Krazati (adagrasib) + cetuximab) demonstrates clinically meaningful activity as a targeted treatment for patients with previously treated KRAS G12C mutated locally advanced or metastatic colorectal cancer

These late breaking data (abstract #CT013) will be featured in an oral presentation at the 2024 American Association for Cancer Research (AACR) annual meeting on Monday, April 8 at 11:10 a.m. Pacific Time and will be highlighted as part of the meeting’s official press program. The data will also be published simultaneously in Cancer Discovery.

With a median follow up of 11.9 months in 94 patients, Krazati plus cetuximab demonstrated an objective response rate, the primary endpoint, of 34%, median progression-free survival of 6.9 months (95% CI, 5.7-7.4), and median overall survival of 15.9 months (95% CI, 11.8-18.8) in pre-treated patients with KRASG12C-mutated locally advanced or metastatic CRC. The median duration of response was 5.8 months. Disease control was observed in 85% of patients. The safety profile for Krazati plus cetuximab was manageable and consistent with previous reports, and with the known safety profile of each drug individually.
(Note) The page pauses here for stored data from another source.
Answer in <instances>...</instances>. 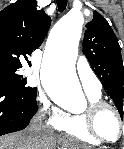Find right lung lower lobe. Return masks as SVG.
Returning <instances> with one entry per match:
<instances>
[{
    "label": "right lung lower lobe",
    "mask_w": 124,
    "mask_h": 149,
    "mask_svg": "<svg viewBox=\"0 0 124 149\" xmlns=\"http://www.w3.org/2000/svg\"><path fill=\"white\" fill-rule=\"evenodd\" d=\"M36 94L0 80V136L27 127L37 112Z\"/></svg>",
    "instance_id": "right-lung-lower-lobe-1"
}]
</instances>
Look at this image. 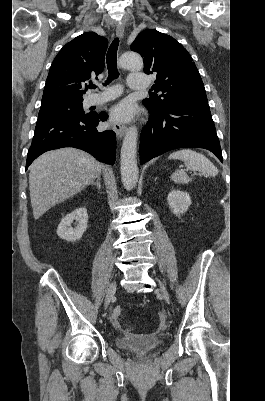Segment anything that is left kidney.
Here are the masks:
<instances>
[{
  "label": "left kidney",
  "mask_w": 265,
  "mask_h": 401,
  "mask_svg": "<svg viewBox=\"0 0 265 401\" xmlns=\"http://www.w3.org/2000/svg\"><path fill=\"white\" fill-rule=\"evenodd\" d=\"M167 201L174 215H181V213H185L188 207H190L191 196L189 192H185V190L174 188V190H171V192H169L167 196Z\"/></svg>",
  "instance_id": "obj_1"
}]
</instances>
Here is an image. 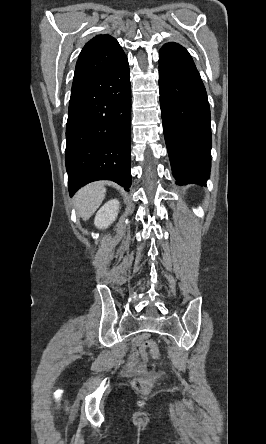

KRASG12C mutations act as oncogenic drivers and occur in approximately 3-4% of colorectal cancers. In previous studies, treatment with cetuximab as a single agent did not offer a clinical benefit in patients with KRAS-mutated colorectal cancer.

“Patients with KRASG12C-mutated colorectal cancer have historically faced poor prognoses and remain in need of additional treatment options,” said Scott Kopetz, M.D., Ph.D, FACP, associate vice president for translational research, and Professor, Department of Gastrointestinal Medical Oncology at The University of Texas MD Anderson Cancer Center. “Although KRAS had previously been considered ‘undruggable,’ these data from KRYSTAL-1 reinforce the potential benefit of adagrasib for these specific patients.”

“While there has been progress in the treatment of colorectal cancer, there remain groups of patients, such as those with KRAS-mutated cancers, who continue to need new, targeted treatment options,” said Anne Kerber, senior vice president, head of late clinical development, Hematology, Oncology, Cell Therapy (HOCT) at Bristol Myers Squibb. “These data highlight the significance of testing and identification of KRASG12C mutations in patients with CRC.”

The company announced in February 2024 that the FDA had accepted a supplemental new drug application for Krazati in combination with cetuximab as a targeted treatment option for patients with previously treated KRASG12C-mutated locally advanced or metastatic CRC for priority review and assigned a Prescription Drug User Fee Act (PDUFA) goal date of June 21, 2024.